**What you have to do**. Could you give back every entry below exactly, with the pictures dropped?

**Supplied entries**.
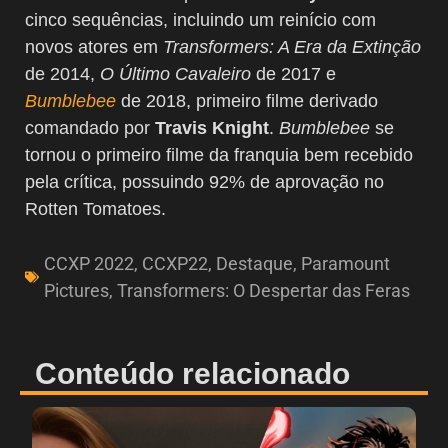
cinco sequências, incluindo um reinício com
novos atores em
Transformers: A Era da Extinção
de 2014,
O Último Cavaleiro
de 2017 e
Bumblebee
de 2018, primeiro filme derivado
comandado por
Travis Knight
.
Bumblebee
se
tornou o primeiro filme da franquia bem recebido
pela crítica, possuindo 92% de aprovação no
Rotten Tomatoes.
CCXP 2022
,
CCXP22
,
Destaque
,
Paramount
Pictures
,
Transformers: O Despertar das Feras
Conteúdo relacionado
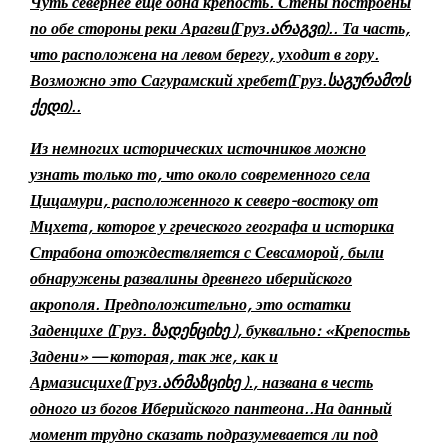
Чуть севернее еще одна крепость. Стены построены
по обе стороны реки Арагви
(Груз.
არაგვი).
. Та часть,
что расположена на левом берегу, уходит в гору.
Возможно это Сагурамский хребет
(Груз.
საგურამოს
ქედი).
.
Из немногих исторических источников можно
узнать только то, что около
современного
села
Цицамури, расположенного к северо-востоку от
Мцхета, которое у греческого географа и историка
Страбона отождествляется с Севсаморой, были
обнаружены развалины древнего иберийского
акрополя. Предположительно, это остатки
Заденцихе (Груз.
ზადენციხე
),
буквально: «
К
репость
ь
Задени» — которая, так же, как и
Армазисцихе
(Груз.
არმაზციხე ).
, назва
на в честь
одного из богов Иберийского пантеона..На данный
момент трудно сказать подразумевается ли под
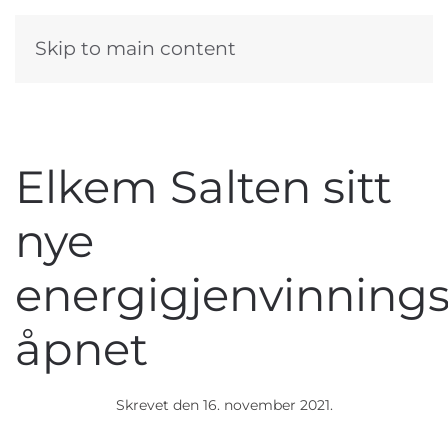
Skip to main content
Elkem Salten sitt
nye
energigjenvinning
åpnet
Skrevet den
16. november 2021
.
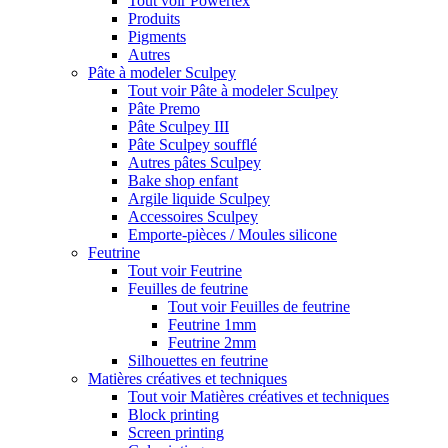
Tout voir Powertex
Produits
Pigments
Autres
Pâte à modeler Sculpey
Tout voir Pâte à modeler Sculpey
Pâte Premo
Pâte Sculpey III
Pâte Sculpey soufflé
Autres pâtes Sculpey
Bake shop enfant
Argile liquide Sculpey
Accessoires Sculpey
Emporte-pièces / Moules silicone
Feutrine
Tout voir Feutrine
Feuilles de feutrine
Tout voir Feuilles de feutrine
Feutrine 1mm
Feutrine 2mm
Silhouettes en feutrine
Matières créatives et techniques
Tout voir Matières créatives et techniques
Block printing
Screen printing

**Response to this exercise**.
cinco sequências, incluindo um reinício com
novos atores em
Transformers: A Era da Extinção
de 2014,
O Último Cavaleiro
de 2017 e
Bumblebee
de 2018, primeiro filme derivado
comandado por
Travis Knight
.
Bumblebee
se
tornou o primeiro filme da franquia bem recebido
pela crítica, possuindo 92% de aprovação no
Rotten Tomatoes.
CCXP 2022
,
CCXP22
,
Destaque
,
Paramount
Pictures
,
Transformers: O Despertar das Feras
Conteúdo relacionado
Чуть севернее еще одна крепость. Стены построены
по обе стороны реки Арагви
(Груз.
არაგვი).
. Та часть,
что расположена на левом берегу, уходит в гору.
Возможно это Сагурамский хребет
(Груз.
საგურამოს
ქედი).
.
Из немногих исторических источников можно
узнать только то, что около
современного
села
Цицамури, расположенного к северо-востоку от
Мцхета, которое у греческого географа и историка
Страбона отождествляется с Севсаморой, были
обнаружены развалины древнего иберийского
акрополя. Предположительно, это остатки
Заденцихе (Груз.
ზადენციხე
),
буквально: «
К
репость
ь
Задени» — которая, так же, как и
Армазисцихе
(Груз.
არმაზციხე ).
, назва
на в честь
одного из богов Иберийского пантеона..На данный
момент трудно сказать подразумевается ли под
Skip to main content
Elkem Salten sitt
nye
energigjenvinning
åpnet
Skrevet den
16. november 2021
.
Tout voir Powertex
Produits
Pigments
Autres
Pâte à modeler Sculpey
Tout voir Pâte à modeler Sculpey
Pâte Premo
Pâte Sculpey III
Pâte Sculpey soufflé
Autres pâtes Sculpey
Bake shop enfant
Argile liquide Sculpey
Accessoires Sculpey
Emporte-pièces / Moules silicone
Feutrine
Tout voir Feutrine
Feuilles de feutrine
Tout voir Feuilles de feutrine
Feutrine 1mm
Feutrine 2mm
Silhouettes en feutrine
Matières créatives et techniques
Tout voir Matières créatives et techniques
Block printing
Screen printing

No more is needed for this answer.